Today’s Bitcoin increasingly resembles a high-beta tech index. As the Fed maintains higher interest rates longer than expected, this highly liquidity-sensitive "long-tail asset" naturally faces downward pressure.
4. Productivity Singularity Draining Bitcoin’s Narrative
Charlie Munger emphasizes opportunity cost.
If holding dominant AI leaders offers highly certain nonlinear growth, then holding non-cash-flow-generating Bitcoin incurs an extremely high opportunity cost.
2025 is one of the rare historical moments on the brink of a productivity singularity, where all capital chases the node that could generate superintelligence. As a "challenger to the monetary system," Bitcoin’s appeal is temporarily diluted in the face of the productivity revolution narrative.
5. Phase Adjustment Within Fractal Structures
From the perspective of complex systems, U.S. equities are in a parabolic acceleration phase driven by AI.
In fractal geometry, small structures self-replicate and amplify through simple iterative formulas. AI is now playing the role of this iterator. From foundational NVIDIA compute, to mid-tier cloud services, to upper-layer software applications, each layer replicates the logic of "productivity explosion." This structure is magnificent, yet implies the system is approaching physical limits within its local dimension.
Gold’s performance during the breakdown of the old order can be understood through the construction of the Cantor Set—where the middle third is repeatedly removed. In today’s global financial fractal, what is being eliminated is "credit expansion," "unfulfillable promises," and "high-entropy debt."
As the old order is continuously shattered by debt crises and geopolitical turmoil, the remaining set of disconnected yet indestructible points is gold. This is a density of value created through subtraction—the most stable physical foundation within the fractal structure.
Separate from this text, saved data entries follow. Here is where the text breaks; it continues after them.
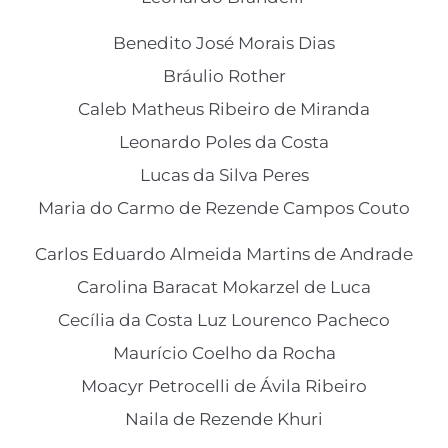
Benedito José Morais Dias
Bráulio Rother
Caleb Matheus Ribeiro de Miranda
Leonardo Poles da Costa
Lucas da Silva Peres
Maria do Carmo de Rezende Campos Couto
Carlos Eduardo Almeida Martins de Andrade
Carolina Baracat Mokarzel de Luca
Cecília da Costa Luz Lourenco Pacheco
Maurício Coelho da Rocha
Moacyr Petrocelli de Ávila Ribeiro
Naila de Rezende Khuri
Bitcoin’s current state is essentially the hedging outcome of forces across different scales: profit-taking pressure from early participants counterbalanced by continuous buying from sovereign nations and long-term capital, compressing price within a prolonged low-volatility range.
This extended period of low-volatility oscillation is dynamically known as the reconstruction of an "attractor."
The fractal system accumulates over time, reserving space for the next scale transition.
In the final analysis, Bitcoin in 2025 is not being falsified, but re-priced. It temporarily yields to the dual demands of productivity singularity and geopolitical defense, bearing a cost of time rather than direction.
Only when AI's marginal efficiency declines and capital liquidity continues to spill over will Bitcoin return to its true strength: a cross-cycle vehicle of liquidity value.